Im deutschen Recht können Straftaten und Ordnungswidrigkeiten sowohl bezüglich der**
Strafverfolgung** als auch der **Strafvollstreckung** verjähren. Doch wann genau
ist das der Fall und was ist der Zweck dahinter? Als erfahrener [**Anwalt für Strafrecht in München**](https://www.ra-grassmann-muenchen.de/?output_format=md)
gebe ich Ihnen einen Überblick über die wichtigsten Informationen und Regelungen
zu den Verjährungsfristen und berate Sie umfassend zu allen Fragen rund um das Strafrecht.

## Was ist eine Verjährungsfrist?

Nach deutschem Gesetz existiert für fast alle **Ordnungswidrigkeiten** und **Straftaten**
eine Verjährungsfrist. Die Verjährungsfristen lassen sich dabei in zwei verschiedene
Bereiche unterteilen: die **Strafvollstreckungsverjährung** und die **Strafverfolgungsverjährung**.

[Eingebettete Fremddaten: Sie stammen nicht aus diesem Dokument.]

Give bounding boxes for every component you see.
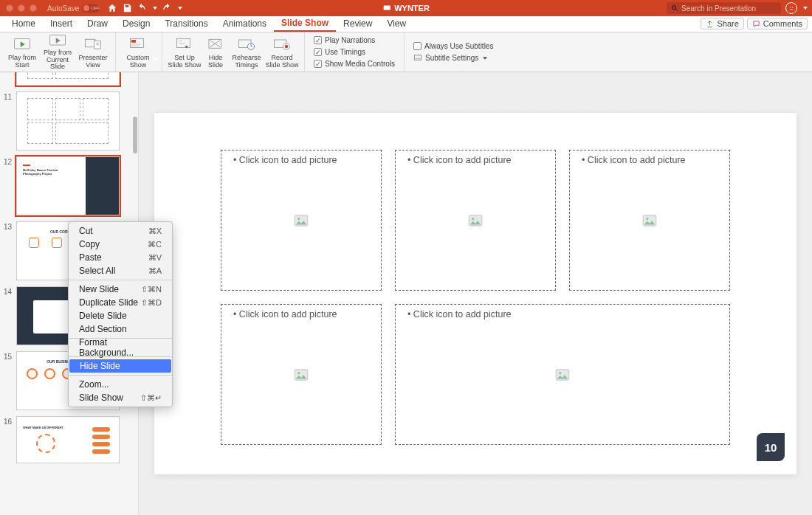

Im ersten Fall wurden Sie als Täter gefasst und rechtskräftig verurteilt. Sollten
Sie sich im Anschluss der Haftstrafe entziehen und beispielsweise aus dem Gefängnis
fliehen und untertauchen, verjährt nach einer bestimmten Zeitspanne die Strafvollstreckung
Ihnen gegenüber. Dies ist in § 79 StGB geregelt.

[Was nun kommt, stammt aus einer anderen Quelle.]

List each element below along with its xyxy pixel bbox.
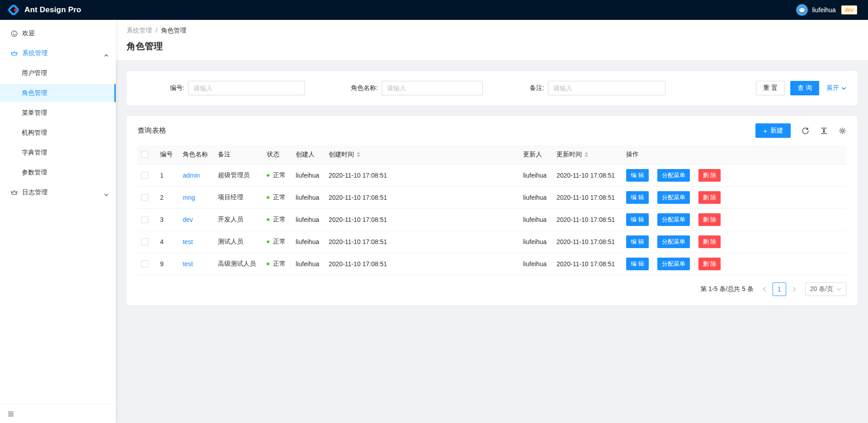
reload-icon[interactable] [802,127,809,135]
divider [653,216,653,223]
next-page-icon[interactable] [788,282,801,296]
status-dot-icon [267,196,269,199]
sidebar-item-label: 字典管理 [22,149,47,157]
role-name-input[interactable] [382,81,483,95]
role-name-link[interactable]: test [183,238,193,245]
query-button[interactable]: 查 询 [790,81,819,95]
col-header-updater: 更新人 [519,145,553,164]
status-badge: 正常 [267,193,288,202]
delete-button[interactable]: 删 除 [698,169,721,182]
cell-updater: liufeihua [519,164,553,186]
role-name-link[interactable]: admin [183,172,200,179]
main-content: 系统管理/角色管理 角色管理 编号: 角色名称: 备注: [116,20,868,423]
sidebar-item-log-management[interactable]: 日志管理 [0,183,116,202]
col-header-create-time[interactable]: 创建时间 [325,145,519,164]
logo-area[interactable]: Ant Design Pro [7,4,81,16]
cell-id: 3 [156,208,179,230]
row-checkbox[interactable] [141,194,148,201]
table-toolbar: 查询表格 + 新建 [127,116,857,145]
smile-icon [11,30,18,37]
cell-create-time: 2020-11-10 17:08:51 [325,164,519,186]
edit-button[interactable]: 编 辑 [626,213,649,226]
row-checkbox[interactable] [141,172,148,179]
id-input[interactable] [188,81,305,95]
header-user-area[interactable]: liufeihua dev [796,4,857,16]
cell-creator: liufeihua [292,230,325,253]
reset-button[interactable]: 重 置 [756,81,785,95]
cell-update-time: 2020-11-10 17:08:51 [553,230,623,253]
row-checkbox[interactable] [141,260,148,268]
breadcrumb-parent[interactable]: 系统管理 [127,27,152,34]
assign-menu-button[interactable]: 分配菜单 [657,169,690,182]
divider [694,194,694,201]
edit-button[interactable]: 编 辑 [626,191,649,204]
cell-updater: liufeihua [519,186,553,208]
edit-button[interactable]: 编 辑 [626,169,649,182]
search-actions: 重 置 查 询 展开 [756,81,846,95]
cell-id: 4 [156,230,179,253]
assign-menu-button[interactable]: 分配菜单 [657,213,690,226]
expand-link[interactable]: 展开 [826,84,846,92]
assign-menu-button[interactable]: 分配菜单 [657,191,690,204]
sidebar-item-role-management[interactable]: 角色管理 [0,84,116,102]
col-header-operations: 操作 [623,145,846,164]
row-checkbox[interactable] [141,238,148,245]
status-badge: 正常 [267,238,288,246]
assign-menu-button[interactable]: 分配菜单 [657,235,690,248]
sort-carets-icon[interactable] [357,152,360,157]
divider [694,239,694,245]
role-name-link[interactable]: dev [183,216,193,223]
delete-button[interactable]: 删 除 [698,191,721,204]
edit-button[interactable]: 编 辑 [626,258,649,270]
sidebar-item-org-management[interactable]: 机构管理 [0,124,116,142]
settings-gear-icon[interactable] [839,127,846,135]
user-avatar[interactable] [796,4,808,16]
menu-fold-icon[interactable] [7,410,14,418]
cell-creator: liufeihua [292,186,325,208]
select-all-checkbox[interactable] [141,151,148,158]
field-role-name: 角色名称: [351,81,483,95]
sidebar-item-param-management[interactable]: 参数管理 [0,164,116,182]
sort-carets-icon[interactable] [585,152,588,157]
chevron-up-icon [104,52,108,59]
assign-menu-button[interactable]: 分配菜单 [657,258,690,270]
remark-input[interactable] [548,81,665,95]
sidebar-item-user-management[interactable]: 用户管理 [0,64,116,82]
page-size-select[interactable]: 20 条/页 [805,282,846,296]
cell-remark: 超级管理员 [214,164,263,186]
col-header-label: 更新时间 [557,150,582,158]
edit-button[interactable]: 编 辑 [626,235,649,248]
table-row: 1 admin 超级管理员 正常 liufeihua 2020-11-10 17… [137,164,846,186]
delete-button[interactable]: 删 除 [698,258,721,270]
status-label: 正常 [273,260,286,268]
sidebar: 欢迎 系统管理 用户管理 角色管理 菜单管理 机构管理 字典管理 参数管理 [0,20,116,423]
chevron-down-icon [837,287,841,291]
row-checkbox[interactable] [141,216,148,223]
status-label: 正常 [273,216,286,224]
prev-page-icon[interactable] [758,282,771,296]
delete-button[interactable]: 删 除 [698,213,721,226]
sidebar-item-menu-management[interactable]: 菜单管理 [0,104,116,122]
page-number-1[interactable]: 1 [773,282,786,296]
divider [694,172,694,179]
col-header-update-time[interactable]: 更新时间 [553,145,623,164]
delete-button[interactable]: 删 除 [698,235,721,248]
column-height-icon[interactable] [820,127,828,135]
sidebar-item-dict-management[interactable]: 字典管理 [0,144,116,162]
status-dot-icon [267,174,269,177]
sidebar-item-welcome[interactable]: 欢迎 [0,24,116,42]
col-header-id: 编号 [156,145,179,164]
pagination-total: 第 1-5 条/总共 5 条 [700,285,753,293]
new-button[interactable]: + 新建 [755,123,791,138]
role-name-link[interactable]: test [183,260,193,268]
cell-remark: 测试人员 [214,230,263,253]
role-name-link[interactable]: mng [183,194,195,201]
app-title: Ant Design Pro [24,5,81,14]
sidebar-item-system-management[interactable]: 系统管理 [0,44,116,62]
breadcrumb-current: 角色管理 [161,27,186,34]
status-label: 正常 [273,171,286,179]
table-row: 4 test 测试人员 正常 liufeihua 2020-11-10 17:0… [137,230,846,253]
table-title: 查询表格 [137,126,166,136]
cell-create-time: 2020-11-10 17:08:51 [325,208,519,230]
username-label[interactable]: liufeihua [812,6,835,14]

Die **Strafverfolgungsverjährung **nach **§ 78 StGB** betrifft den Fall, dass die
Tat unentdeckt bleibt, oder wenn Sie als Täter nach der Tat fliehen konnten und 
nicht von der Polizei gefasst wurden. Selten kommt es auch dazu, dass sich ein Verfahren
so lange hinschleppt, bis Verjährung eintritt. Nach einer gewissen Zeit ist die **
Strafverfolgung** nicht mehr sinnvoll und Sie können nicht mehr bestraft werden.

Im deutschen Gesetz gibt es außerdem eine Straftat, die niemals verjährt: Mord. 
Sollten Sie einen Menschen ermorden (**§ 211 StGB**), bei einem Mord Beihilfe leisten
oder einen Mordversuch unternehmen, verjährt dieses Delikt niemals.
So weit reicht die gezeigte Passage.